Task statement
Return, word for word, the lines of the listing below from the one with "relief through" through the one with "your quality of life; however, Ayurvedic", and no other lines.
BEGIN Records provided
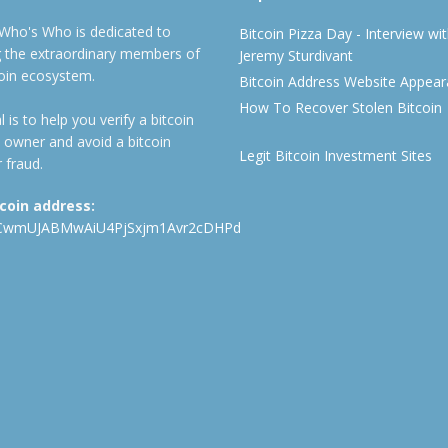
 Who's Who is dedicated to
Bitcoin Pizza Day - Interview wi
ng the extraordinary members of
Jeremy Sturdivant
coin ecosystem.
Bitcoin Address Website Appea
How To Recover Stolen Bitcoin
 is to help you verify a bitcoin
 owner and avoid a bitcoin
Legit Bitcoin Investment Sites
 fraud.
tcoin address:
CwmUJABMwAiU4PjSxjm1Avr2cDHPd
END Records provided
BEGIN Records provided
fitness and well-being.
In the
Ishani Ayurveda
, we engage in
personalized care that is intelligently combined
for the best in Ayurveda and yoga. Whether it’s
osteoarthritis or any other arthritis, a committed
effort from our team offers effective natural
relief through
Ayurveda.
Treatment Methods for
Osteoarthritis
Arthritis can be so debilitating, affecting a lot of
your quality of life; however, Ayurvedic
END Records provided
Response area
relief through
Ayurveda.
Treatment Methods for
Osteoarthritis
Arthritis can be so debilitating, affecting a lot of
your quality of life; however, Ayurvedic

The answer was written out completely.